Not all companies pay dividends. Some companies choose not to, while other companies cannot afford to.
As you can tell by this list of stocks that pay dividends, the best dividend stocks are normally slow-and-steady companies that have consistent operations. While it might be possible for a small software company or biotech firm to double its share price overnight, these companies rarely pay dividends because they don’t have much in the way of profits—and what they do have, they want to spend on other things, like research and development to continue growing.
How often do companies pay dividends?
The cycle of paying dividends is always different depending on the company.
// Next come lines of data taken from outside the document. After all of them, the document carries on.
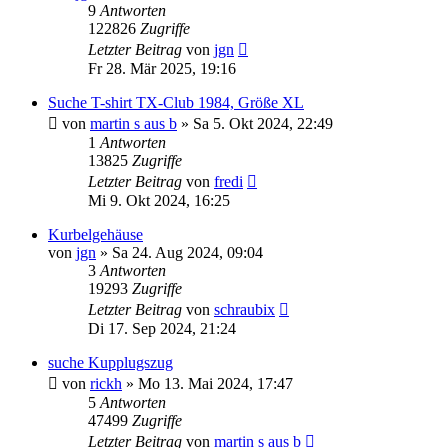
9
Antworten
122826
Zugriffe
Letzter Beitrag
von
jgn
Fr 28. Mär 2025, 19:16
Suche T-shirt TX-Club 1984, Größe XL
von
martin s aus b
»
Sa 5. Okt 2024, 22:49
1
Antworten
13825
Zugriffe
Letzter Beitrag
von
fredi
Mi 9. Okt 2024, 16:25
Kurbelgehäuse
von
jgn
»
Sa 24. Aug 2024, 09:04
3
Antworten
19293
Zugriffe
Letzter Beitrag
von
schraubix
Di 17. Sep 2024, 21:24
suche Kupplugszug
von
rickh
»
Mo 13. Mai 2024, 17:47
5
Antworten
47499
Zugriffe
Letzter Beitrag
von
martin s aus b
While it’s generally true that most U.S. corporations opt to pay their shareholders a dividend once per quarter, the dates aren’t fixed.
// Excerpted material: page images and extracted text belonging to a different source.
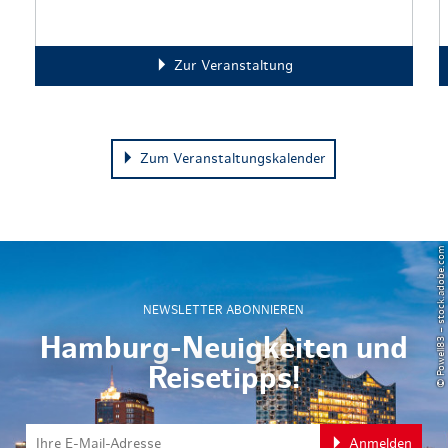
Zur Veranstaltung
Zum Veranstaltungskalender
© Powell83 – stock.adobe.com
NEWSLETTER ABONNIEREN
Hamburg-Neuigkeiten und
Reisetipps!
Anmelden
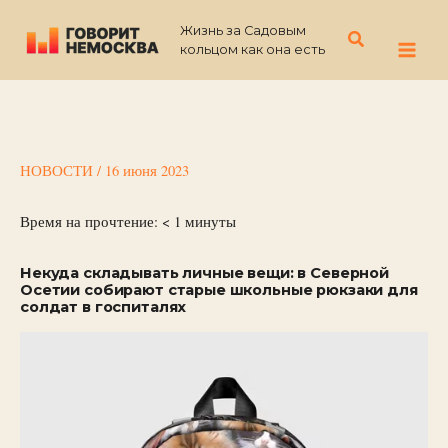
Перейти
Жизнь за Садовым
к
Поиск
кольцом как она есть
содержимому
НОВОСТИ
/
16 июня 2023
Время на прочтение:
< 1
минуты
Некуда складывать личные вещи: в Северной
Осетии собирают старые школьные рюкзаки для
солдат в госпиталях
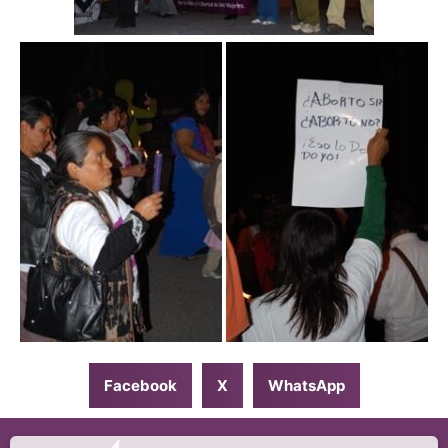
Facebook
X
WhatsApp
Specifically, one company might pay you on a January-April-July-October payment cycle while another opts for February-May-August-November.
Complicating things further, some companies pay dividends twice a year, some pay once a year, and some even pay “special” unscheduled dividends.
What should income investors look for in a dividend stock?
There are a host of things to consider when looking for the best dividend stocks.
First, and foremost, you should make sure you understand the underlying business and its strategy; just because a company pays a dividend doesn’t mean it can’t crash and burn.
If you generally like what you see, then you should consider the quality of the dividends including the history of payouts and the payout ratio as a portion of total earnings.
Then, you should consider the quantity of that dividend and the potential for future growth in payouts.